Effect of Polarized Lens on Laser Output

[Keiferson22]

Hey all, I have a class 3R laser. I am using it to project the line of fire (barrel axis) of a weapon. In order to get rid of all of the messy diffused light associated with the laser spot I have chosen to pass the beam through two orthogonal polarized pieces of film. This has drastically reduced the intensity of the light but reduced the beam width by half which makes it more accurate for my application at very short distances.

Long story short, a safety review board was held to review my activity. A member of the board who is the "laser rep" started that I could not use a filter because I was focusing the beam. I think he misunderstood that the narrowing of the beam was a secondary effect of using the filter.

In my mind it's seems simple, if I can clearly see that the transmission level (intensity) is drastically reduced, then the laser output should be somewhat reduced as well.

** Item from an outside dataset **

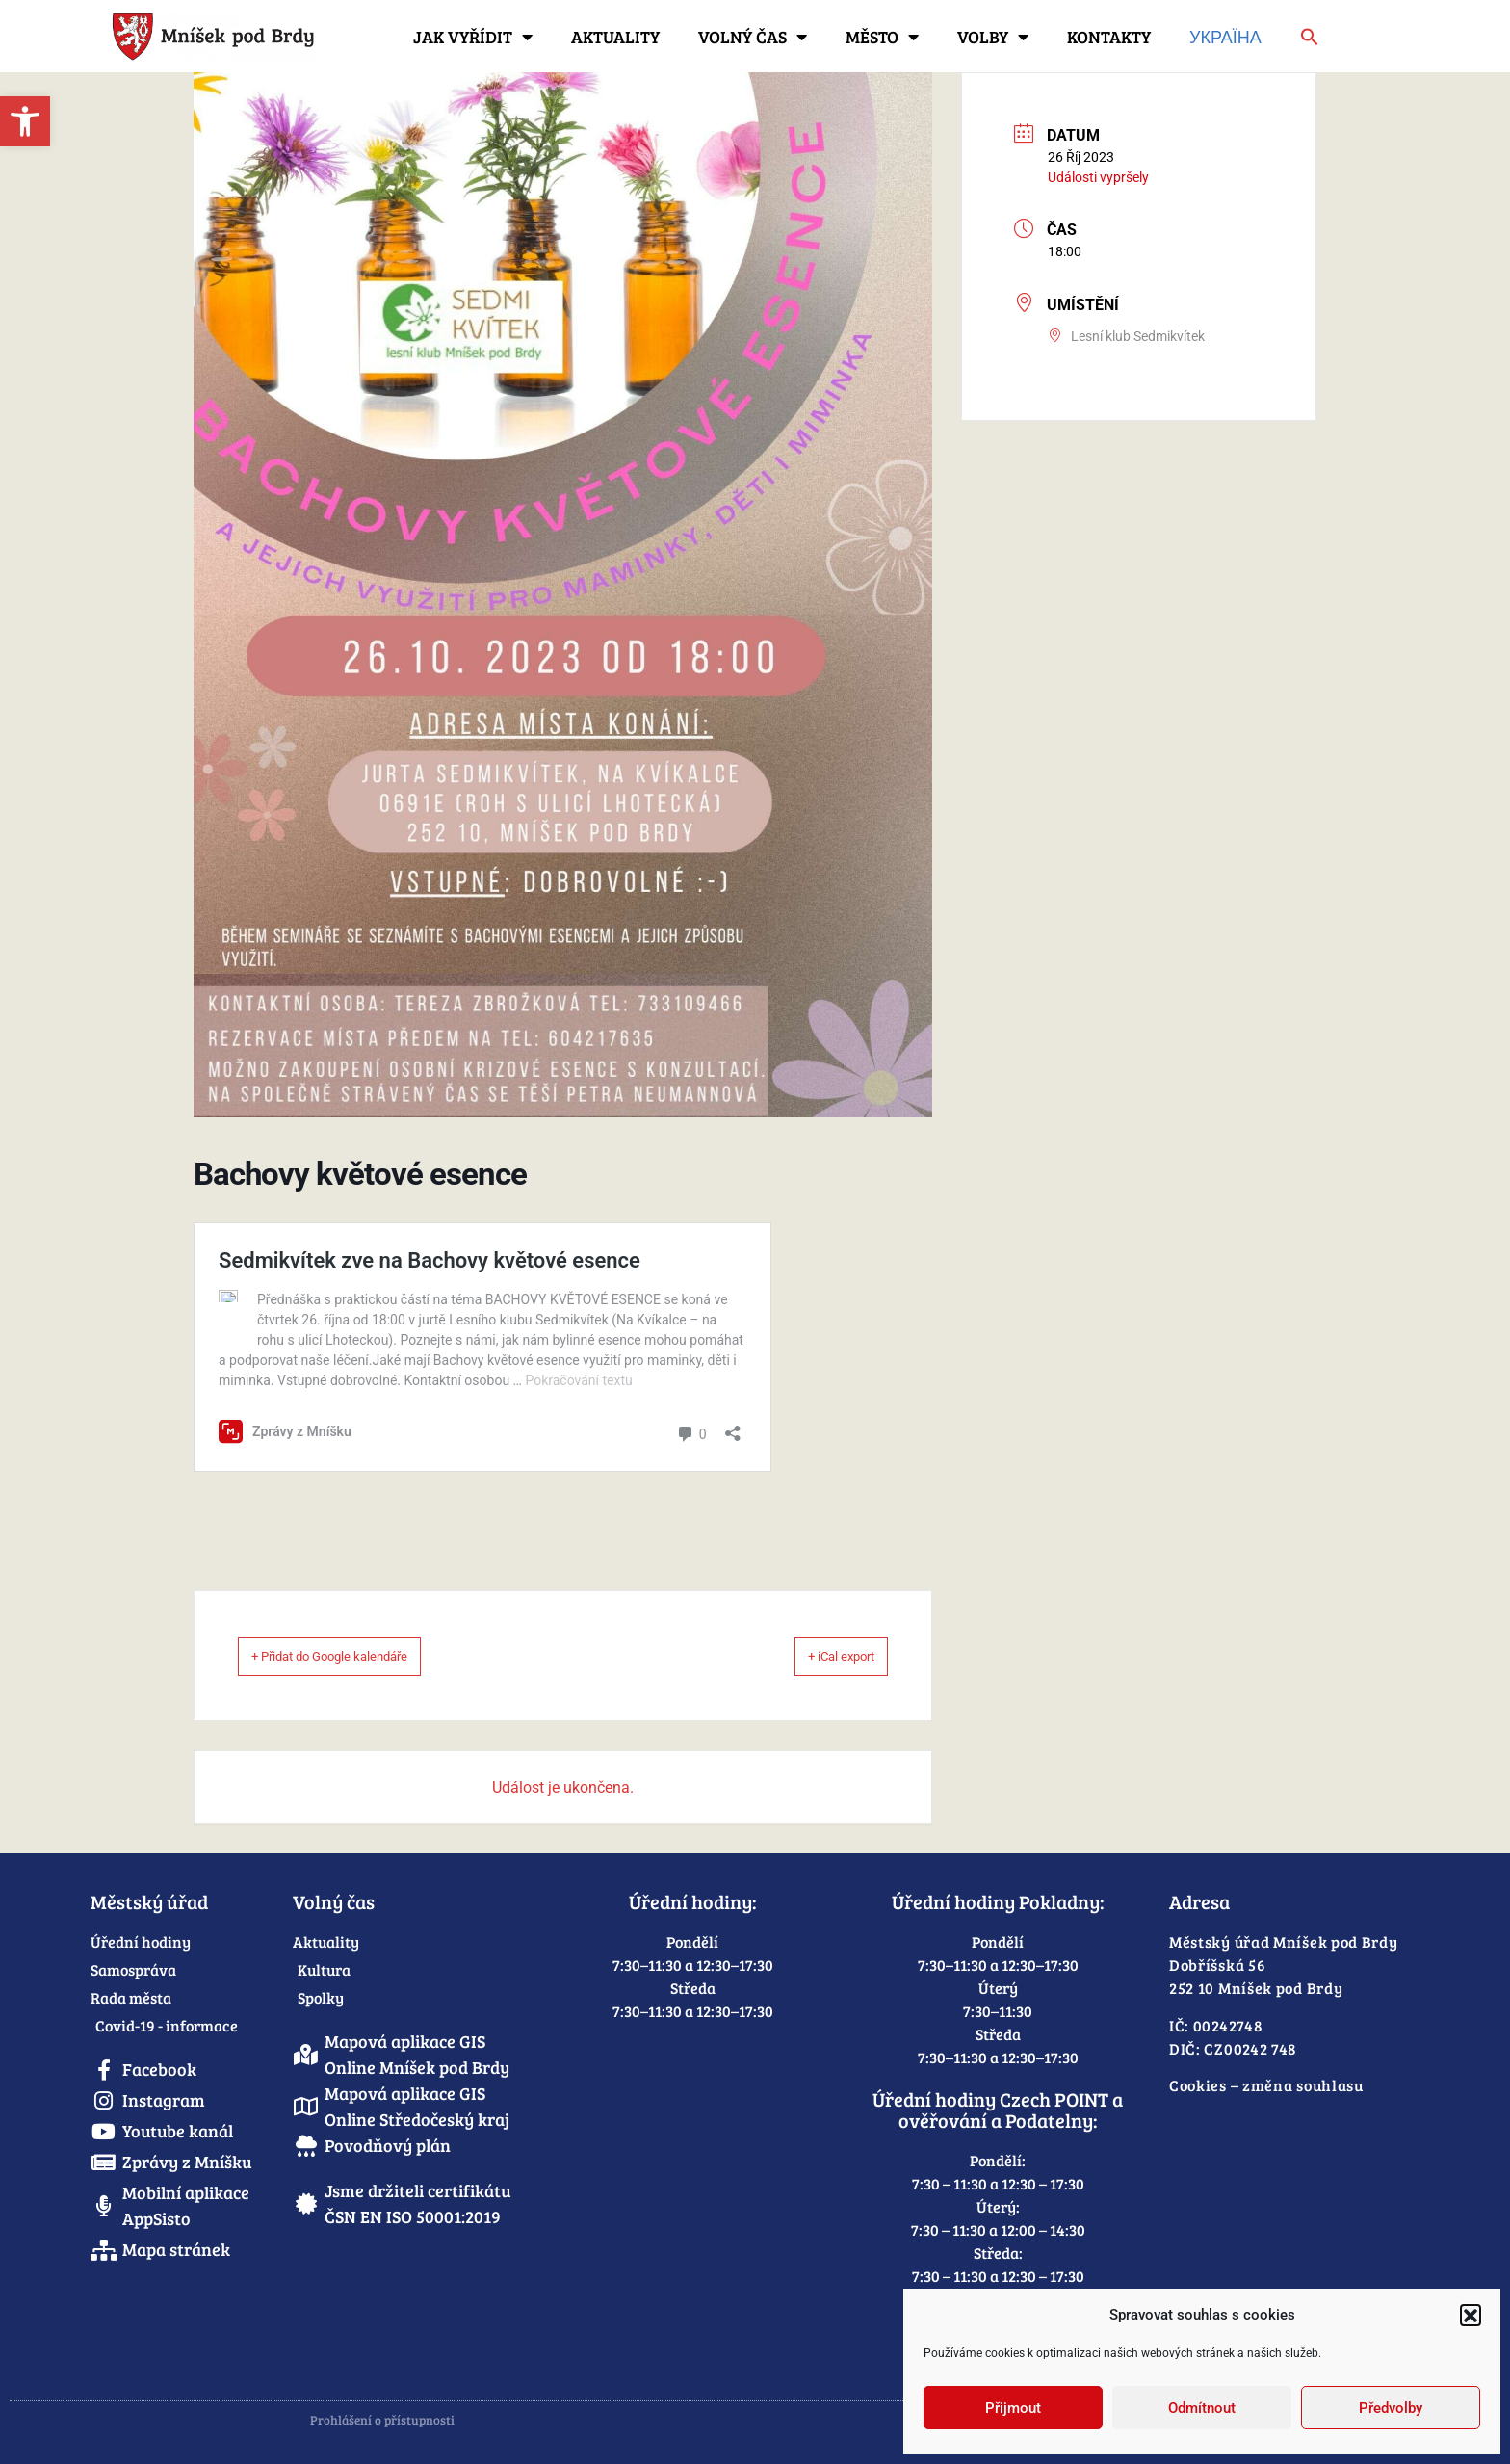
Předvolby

Can someone back me up with an equation, law or principal? Or are I dead wrong? Shouldn't the output be reduced to a quarter of the original intensity?

Thanks in advance!

 

[Encap]

Have a look at : https://www.rp-photonics.com/polarization_of_laser_emission.html

 

[Cyparagon]

Two orthogonal polarization filters should block nearly all light, laser or not. The reduced intensity means you can't see all of the dot since the dot intensity follows a Gaussian distribution, and the 'edges' of this distribution will no longer be perceived visually.

Barring some crucial details you may have left out, I think you're technically correct here. But I don't see why polarization filters are the best choice. One issue may be if the filters are not mounted perfectly, the refraction may steer the beam away from the initial target. I also don't see the need for added complexity, as this introduces more potential failure points for minimal return.

 

[Keiferson22]

Two orthogonal polarization filters should block nearly all light, laser or not. The reduced intensity means you can't see all of the dot since the dot intensity follows a Gaussian distribution, and the 'edges' of this distribution will no longer be perceived visually.

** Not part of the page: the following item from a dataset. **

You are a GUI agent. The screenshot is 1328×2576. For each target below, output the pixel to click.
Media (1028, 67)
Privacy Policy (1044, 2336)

Barring some crucial details you may have left out, I think you're technically correct here. But I don't see why polarization filters are the best choice. One issue may be if the filters are not mounted perfectly, the refraction may steer the beam away from the initial target. I also don't see the need for added complexity, as this introduces more potential failure points for minimal return.

From what I can tell, at very long distances even, the beam direction seems very unaffected by errors (even large ones) whereby the plane on the filter is not perfectly perpendicular to the beam axis.

This seems to be a good simple solution for my application. Overall goal being to minimize the diffuse scatter around the laser spot so that I can more accurately find the center of the laser spot.

The filters are housed in a special cap that fits over the laser housing.

See images below that show before and after.

 

[RedCowboy]

Why not use a spatial filter ? I like a cleam beam myself and a tube with 2 or 3 spatial filters can help a lot, especially for any wide angle splatter/lens flair.

 

[Keiferson22]

Not to be snarky, but I have a solution already. My goal is to just show that it's safe i.e. use physics to show that I'm correct in my assumption.

 

[Encap]

You need a Laser Power Meter to determine the real world mW output of a laser. There is no physics that can show safety of what you are doing without knowing the output in mW, wavelength and divergence--nothing you have told on LPF about what you are doing allows or means anything about safety of what you are doing or calculating same---no data other than perhaps a vague general statement that you are using a filter to reduce the output power --no data is no data
Filter or no filter is meaningless safety wise w/o any data/characteristics, Am speaking about just 1 piece---a whole bunch of them ganged together is far less safe in terms of capacity for a laser accident if that is what you are doing. Any laser item for sale or use in the presence of other people, not just you at home, in USA must meet all the FDA requirements/laws/rules/regualtions. There are no loopholes concerning same. See: https://www.fda.gov/radiation-emitt...nment-products/laser-products-and-instruments
Laser Hazard is based upon output power of lasers, wavelength and divergence.

If the output is >5mW what you are doing is not eyesafe/not safe which is why US FDA limits all battery powered hand held laser to <5mW. Other Countries limit to 1mW. Even those low outputs can cause eye damage unde certain circumstance.
FDA laws, rules, and reguations---" 21 CFR 1040.11(b) and 1040.11(c), limit surveying, leveling, and alignment, and demonstration laser products to Class IIIa. This means that pointers are limited to 5 milliwatts output power in the visible wavelength range from 400 to 710 nanometers. "
See: https://www.fda.gov/radiation-emitt...rtant-information-laser-pointer-manufacturers

See laser hazard chart here: https://www.lasersafetyfacts.com/resources/FAA---visible-laser-hazard-calcs-for-LSF-v02.png
See explaination of hazards for each class of laser here: https://www.lasersafetyfacts.com/classes-menu.html

if you want to calculate eye hazard see how to do here: https://www.laserpointersafety.com/safetycalcs/index.html

 

[Keiferson22]

Yes I understand all that and the government has already done a study of this particular laser and all that data is available. This is a non-eye-safe laser. I have glasses for this particular wavelength.

 

[steve001]

Yes I understand all that and the government has already done a study of this particular laser and all that data is available. This is a non-eye-safe laser. I have glasses for this particular wavelength.

It seems to me this safety representative misunderstood your incorrect terminology.
What you have done is attenuate the beam intensity. Advise this representative what you did.